Hey guys i need 2 or 3 diffrent beer suggestions... i do not like bitter beers and dont mind a little sweet. Just looking to start another hobby and the higher end beer sounds good. Just need somewhere to start. I got a publix next door and also a liqour store so give me some suggestions i might be able to grab from one of those two places


----------



## Doogie (Oct 15, 2007)

I've always enjoyed Brooklyn Brewery and Sierra Nevada brewery lines. just staw away from the ESB's and IPA's


----------



## Patrick B (Nov 5, 2008)

In the short term, try a couple good Belgians. Hoegaarden comes to mind as a real tasty treat. Going forward I would suggest doing a little on-line research and learn about a couple types of beer (ales, lagers, stouts, etc) then try a couple brands of those types to see if it fits your pallet.

Also try a Trappist Ale if you get a chance. There are 7 monasteries left that are allowed to brew and use the name Trappist and all the ones I've had are superb. Orval is like heaven in a bottle, but does set you back about $5.50.

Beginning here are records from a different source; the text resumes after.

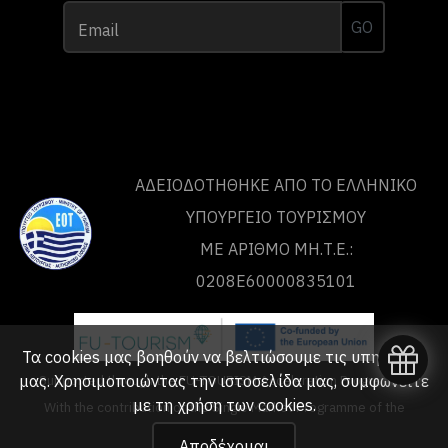
GO
Email
ΑΔΕΙΟΔΟΤΗΘΗΚΕ ΑΠΟ ΤO ΕΛΛΗΝΙΚΟ
ΥΠΟΥΡΓΕΙΟ ΤΟΥΡΙΣΜΟΥ
ΜΕ ΑΡΙΘΜΟ ΜΗ.Τ.Ε.:
0208Ε60000835101
Τα cookies μας βοηθούν να βελτιώσουμε τις υπηρεσίες
Supported through the FU-TOURISM Acceleration Programme
μας. Χρησιμοποιώντας την ιστοσελίδα μας, συμφωνείτε
με τη
χρήση των cookies
.
With the contribution of the Single Market Programme of the
European Union
Αποδέχομαι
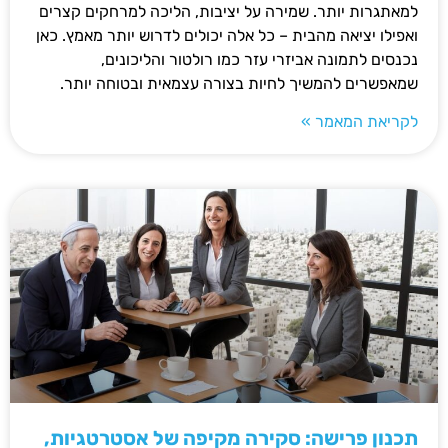
למאתגרות יותר. שמירה על יציבות, הליכה למרחקים קצרים
ואפילו יציאה מהבית – כל אלה יכולים לדרוש יותר מאמץ. כאן
נכנסים לתמונה אביזרי עזר כמו רולטור והליכונים,
שמאפשרים להמשיך לחיות בצורה עצמאית ובטוחה יותר.
לקריאת המאמר »
תכנון פרישה: סקירה מקיפה של אסטרטגיות,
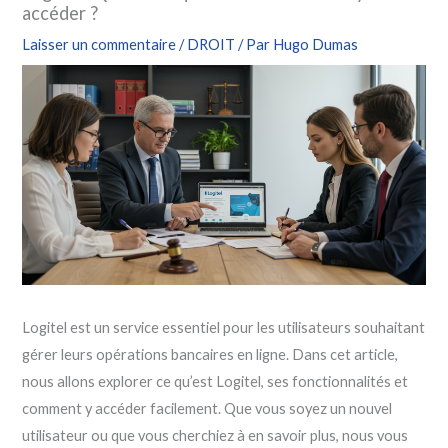
accéder ?
Laisser un commentaire
/
DROIT
/ Par
Hugo Dumas
Logitel est un service essentiel pour les utilisateurs souhaitant
gérer leurs opérations bancaires en ligne. Dans cet article,
nous allons explorer ce qu’est Logitel, ses fonctionnalités et
comment y accéder facilement. Que vous soyez un nouvel
utilisateur ou que vous cherchiez à en savoir plus, nous vous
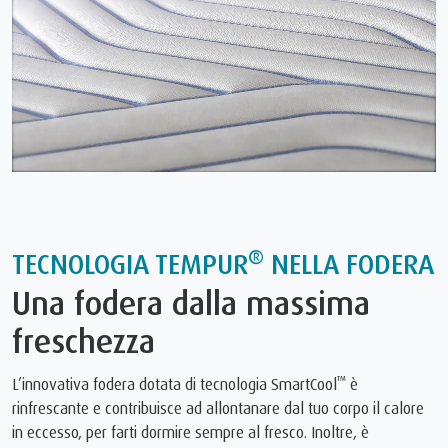
®
TECNOLOGIA TEMPUR
NELLA FODERA
Una fodera dalla massima
freschezza
™
L’innovativa fodera dotata di tecnologia SmartCool
è
rinfrescante e contribuisce ad allontanare dal tuo corpo il calore
in eccesso, per farti dormire sempre al fresco. Inoltre, è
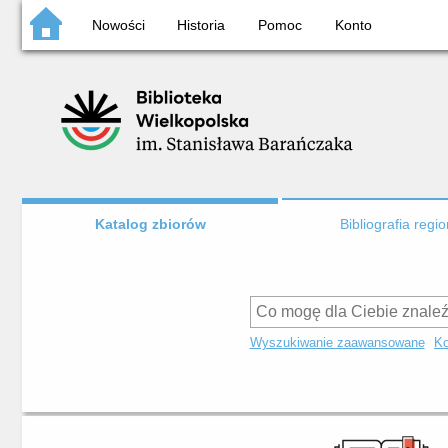
Nowości
Historia
Pomoc
Konto
Katalog zbiorów
Bibliografia regi
Wyszukiwanie zaawansowane
Ko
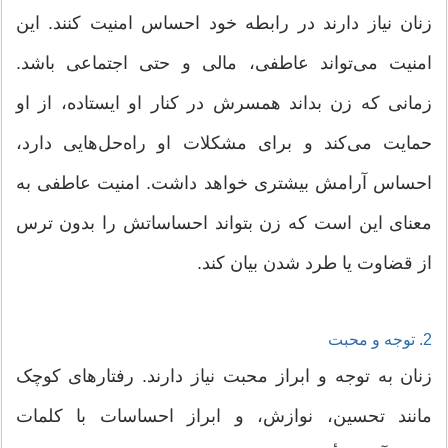
زنان نیاز دارند در رابطه خود احساس امنیت کنند. این
امنیت می‌تواند عاطفی، مالی و حتی اجتماعی باشد.
زمانی که زن بداند همسرش در کنار او ایستاده، از او
حمایت می‌کند و برای مشکلات او راه‌حل‌هایی دارد،
احساس آرامش بیشتری خواهد داشت. امنیت عاطفی به
معنای این است که زن بتواند احساساتش را بدون ترس
از قضاوت یا طرد شدن بیان کند.
2. توجه و محبت
زنان به توجه و ابراز محبت نیاز دارند. رفتارهای کوچک
مانند تحسین، نوازش، و ابراز احساسات با کلمات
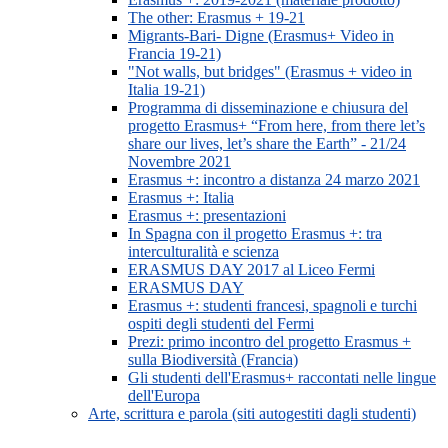
The other: Erasmus + 19-21
Migrants-Bari- Digne (Erasmus+ Video in
Francia 19-21)
"Not walls, but bridges" (Erasmus + video in
Italia 19-21)
Programma di disseminazione e chiusura del
progetto Erasmus+ “From here, from there let’s
share our lives, let’s share the Earth” - 21/24
Novembre 2021
Erasmus +: incontro a distanza 24 marzo 2021
Erasmus +: Italia
Erasmus +: presentazioni
In Spagna con il progetto Erasmus +: tra
interculturalità e scienza
ERASMUS DAY 2017 al Liceo Fermi
ERASMUS DAY
Erasmus +: studenti francesi, spagnoli e turchi
ospiti degli studenti del Fermi
Prezi: primo incontro del progetto Erasmus +
sulla Biodiversità (Francia)
Gli studenti dell'Erasmus+ raccontati nelle lingue
dell'Europa
Arte, scrittura e parola (siti autogestiti dagli studenti)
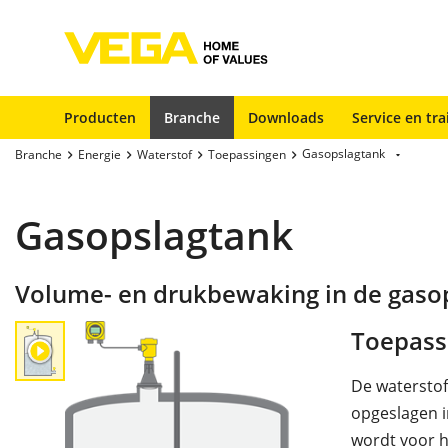
Producten
Branche
Downloads
Service en tra
Gasopslagtank
Branche
Energie
Waterstof
Toepassingen
Gasopslagtank
Volume- en drukbewaking in de gaso
Toepass
De waterstof
opgeslagen i
wordt voor h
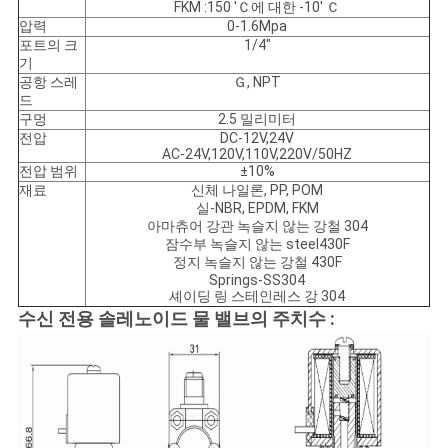
FKM :150 'Ｃ에 대한 -10' Ｃ
압력
0-1.6Mpa
개
포트의 크
1/4"
기
공항 스레
Ｇ, NPT
인
드
구멍
2.5 밀리미터
정
전압
DC-12V,24V
AC-24V,120V,110V,220V/50HZ
보
전압 범위
±10%
재료
신체 나일론, PP, POM
보
실-NBR, EPDM, FKM
아마츄어 강관 녹슬지 않는 강철 304
호
잠수부 녹슬지 않는 steel430F
정지 녹슬지 않는 강철 430F
Springs-SS304
정
셰이딩 링 스테인레스 강 304
수신 전용 솔레노이드 물 밸브의 주치수 :
책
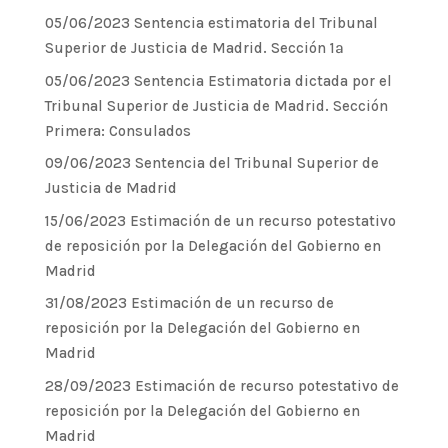
05/06/2023 Sentencia estimatoria del Tribunal
Superior de Justicia de Madrid. Sección 1ª
05/06/2023 Sentencia Estimatoria dictada por el
Tribunal Superior de Justicia de Madrid. Sección
Primera: Consulados
09/06/2023 Sentencia del Tribunal Superior de
Justicia de Madrid
15/06/2023 Estimación de un recurso potestativo
de reposición por la Delegación del Gobierno en
Madrid
31/08/2023 Estimación de un recurso de
reposición por la Delegación del Gobierno en
Madrid
28/09/2023 Estimación de recurso potestativo de
reposición por la Delegación del Gobierno en
Madrid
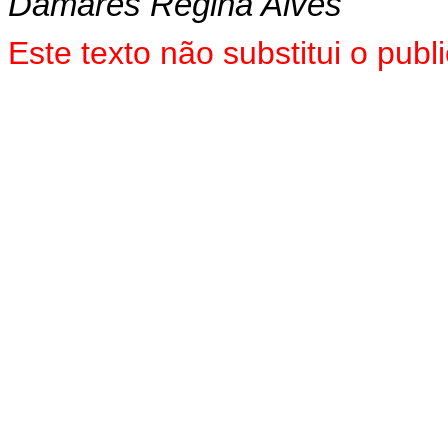
Damares Regina Alves
Este texto não substitui o pu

http://www.belgianstyle.com/mmguide/style/abbey.html


----------



## Patrick B (Nov 5, 2008)

Another good link:

http://drinkingbeer.net/BeerArticles/Beer_Types.php5

Reading throught this has me craving a dopplebock and some good wheat beer.


----------



## FoZzMaN-cl (Jul 3, 2007)

Look for stuff by Breckenridge Brewery. It's ~$7/99/six, but the Amber is damn good, and they have a Vanilla Porter that I love with a nice maduro.

Also, pretty much anything by Samuel Smith's


----------



## Rah55 (Feb 13, 2008)

You might want to try a sampler 12 pack. You are lucky in that many are available at this time of year. Samual Adams is a good place to start.


----------



## hayward_tenney (Mar 18, 2008)

Doogie said:


> I've always enjoyed Brooklyn Brewery and Sierra Nevada brewery lines. just staw away from the ESB's and IPA's


Sierra Nevada seems to make nothing BUT IPA's these days :lol:

I like Stoudts for an affordable choice. Just bought a case of their Tripel, and OMG is it good for the $$$. :new_all_coholic:


----------



## Ceedee (Jun 2, 2006)

I'd bet you would like some nice malty beers. Try some good Porters like Anchor Porter or perhaps some chocolate stouts - Rogue Chocolate Stout is an amazing stout. May ruin you for all other stouts 

CD


----------



## Camacho Junior (May 29, 2008)

Shiner's Heffenweizer. Citrus flavor and real smooth. Also Abita Purple Haze. Both are smooth with faint sweetness on the palate.


----------



## acharpe (Feb 4, 2007)

Duck-Rabbit milk stout. It's a dark beer, but a little sweet. Very good stuff. They make it up here in NC, so they may have it at Total Wine or somewhere like that.


----------



## LouZava (May 25, 2007)

Chimay my favorite!


----------



## Patrick B (Nov 5, 2008)

I had two different Chimay's last night, in my new Chimay glasses. Yum! Too expensive to drink often, though.


----------